Spring 2022 Course Descriptions
English Program and Writing Program
Penn State Abington
ENGLISH MAJOR REQUIREMENTS:
Traditions of Innovation
- ENGL 200 or 201: ENGL 201
- Medieval through Sixteenth Century: ENGL 455
- Sixteenth Century through Eighteenth Century: ENGL 455
- The Nineteenth Century: NONE AVAILABLE
- Twentieth Century to the Present: ENGL 433, ENGL 474
- Literature, Writing, or Rhetoric: ENGL 050, ENGL 129, ENGL 140, ENGL 194, ENGL 197, ENGL 201, ENGL 211, ENGL 215, ENGL 221W, ENGL 222, ENGL 415, ENGL 420, ENGL 433, ENGL 455, ENGL 474
- Diversity: ENGL 455, ENGL 474
- Senior Seminar: ENGL 487W
Writing and Literature in Context
- ENGL 200 or 201: ENGL 201
- Pre-1800: ENGL 455
- Post-1800: ENGL 433, ENGL 474
- Literature, Writing, or Rhetoric: ENGL 050, ENGL 129, ENGL 140, ENGL 194, ENGL 197, ENGL 201, ENGL 211, ENGL 215, ENGL 221W, ENGL 222, ENGL 415, ENGL 420, ENGL 433, ENGL 455, ENGL 474
- Diversity: ENGL 455, ENGL 474
- Senior Seminar: ENGL 487W
WRITING MINOR COURSES:
ENGL 050, ENGL 211, ENGL 215, ENGL 415, ENGL 420, ENGL 474
ENGLISH MINOR COURSES:
ENGL 050, ENGL 129, ENGL 140, ENGL 194, ENGL 197, ENGL 201, ENGL 211, ENGL 215, ENGL 221W, ENGL 222, ENGL 415, ENGL 420, ENGL 433, ENGL 455, ENGL 474, ENGL 487W
ENGL 050: Introduction of Creative Writing
Professor Heise
Want to write, but aren’t quite sure how to get started or what to write about?

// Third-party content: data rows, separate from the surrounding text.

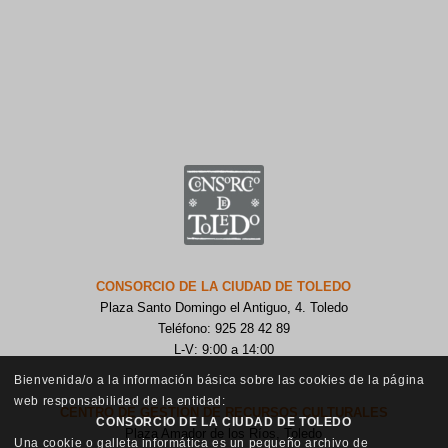
CONSORCIO DE LA CIUDAD DE TOLEDO
Plaza Santo Domingo el Antiguo, 4. Toledo
Teléfono: 925 28 42 89
L-V: 9:00 a 14:00
Bienvenida/o a la información básica sobre las cookies de la página
web responsabilidad de la entidad:
CENTRO DE GESTIÓN DE RECURSOS CULTURALES
CONSORCIO DE LA CIUDAD DE TOLEDO
Plaza Amador de los Ríos, Toledo
Una cookie o galleta informática es un pequeño archivo de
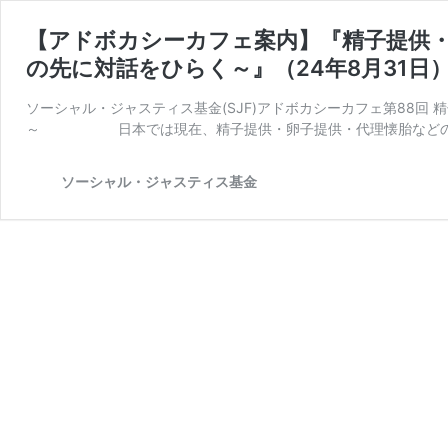
【アドボカシーカフェ案内】『精子提供
の先に対話をひらく～』（24年8月31日
ソーシャル・ジャスティス基金(SJF)アドボカシーカフェ第88回
～ 日本では現在、精子提供・卵子提供・代理懐胎などの「
ソーシャル・ジャスティス基金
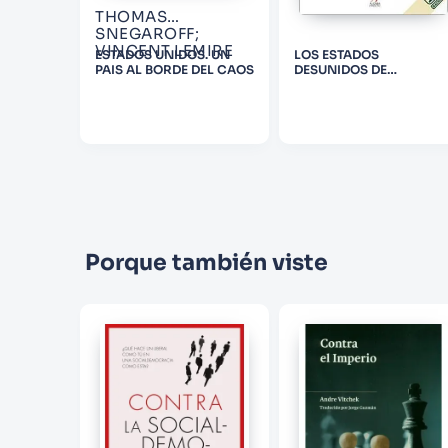
THOMAS
SNEGAROFF;
VINCENT LEMIRE
MBIS
ESTADOS UNIDOS. UN
LOS ESTADOS
PAIS AL BORDE DEL CAOS
DESUNIDOS DE
LATINOAMERICA
Porque también viste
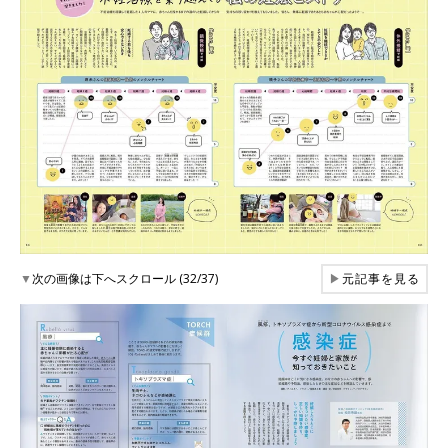
▼
次の画像は下へスクロール (32/37)
▶
元記事を見る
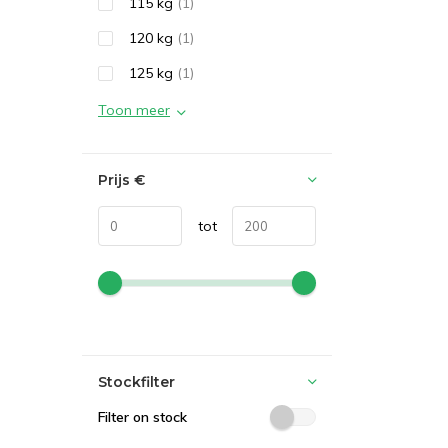
115 kg
(1)
120 kg
(1)
125 kg
(1)
Toon meer
Prijs
€
tot
Stockfilter
Filter on stock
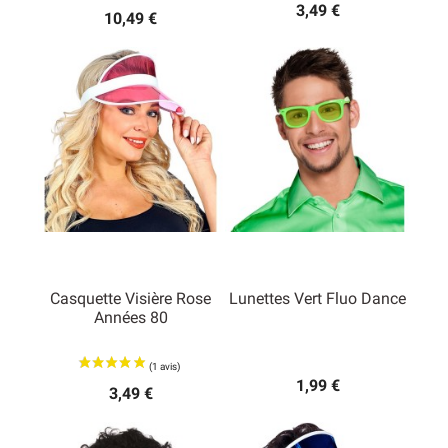
3,49 €
10,49 €
Casquette Visière Rose
Lunettes Vert Fluo Dance
Années 80
1,99 €
3,49 €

This course is meant to ignite your interests, hone your skills, and introduce you to the foundational elements of poetry, fiction, and creative nonfiction so as to set free your imagination. You will learn to craft images, music, lines, and narrative in the poetry we practice. In fiction, you will learn how to create characters, develop themes, modulate tone and atmosphere, plot a conflict, and manipulate setting. And you will learn to translate and reconstruct personal experience, memory, and research into arguments, scenes, and narratives for creative nonfiction. Along the way, our conversations will turn to the writing and revision process, to why one writes in the first place, and to age-old inexhaustible questions, such as, what are the functions and purposes of poetry, short story, and the essay, what is the difference between truth and fact, and what are the ethics of writing about our own lives and the lives of others. In this course, you’re a writer. And that means you will be writing in an exercise of imagination and perseverance. ENGL 050 welcomes all students interested in creative writing: no previous creative-writing experience is necessary.
ENGL 197Z: Shakespeare
Professor Nicosia
These linked English and Theatre courses will culminate in an original performance inspired by Shakespeare's The Winter's Tale. Students must enroll in both courses to fulfill the Interdomain requirement.
ENGL 197Z is designed to introduce students to Shakespeare and his world. Students of all levels are welcome and no prior experience is required or assumed. As we study The Winter's Tale, we will analyze its genre, dramatic structure, and language; how it engages with social and political issues of Shakespeare's time and our own; and we will pay particular attention to how the play comes to life on the page and on the stage. THEA 197Z is a studio-based class in which students will learn tools and techniques for devised theater, or making original performance from scratch. In the first part of the semester, we will build general skills in devising; in the second, we will apply these skills to collaboratively creating an original performance inspired by Shakespeare's The Winter's Tale. Through these linked courses, students will have the unique opportunity to simultaneously study both Shakespeare and devised theater as well as create an original performance and present it to the campus community in April 2022.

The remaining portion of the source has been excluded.